(Items from a data source)
Segment Open
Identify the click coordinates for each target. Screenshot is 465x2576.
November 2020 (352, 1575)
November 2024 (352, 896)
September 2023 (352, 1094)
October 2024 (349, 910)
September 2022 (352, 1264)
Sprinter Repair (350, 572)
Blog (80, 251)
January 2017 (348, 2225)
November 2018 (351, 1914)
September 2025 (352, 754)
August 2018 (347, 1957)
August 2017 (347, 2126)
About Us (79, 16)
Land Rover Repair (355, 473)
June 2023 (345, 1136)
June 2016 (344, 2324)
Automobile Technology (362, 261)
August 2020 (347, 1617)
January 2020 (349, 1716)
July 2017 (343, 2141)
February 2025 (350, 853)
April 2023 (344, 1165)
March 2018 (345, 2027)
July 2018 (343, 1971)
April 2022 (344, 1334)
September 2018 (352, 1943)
Segment Closed
What is required:
The answer must consist of every line above that holds the string "September", copied exactly.

Written solution:
September 2023 (352, 1094)
September 2022 (352, 1264)
September 2025 (352, 754)
September 2018 (352, 1943)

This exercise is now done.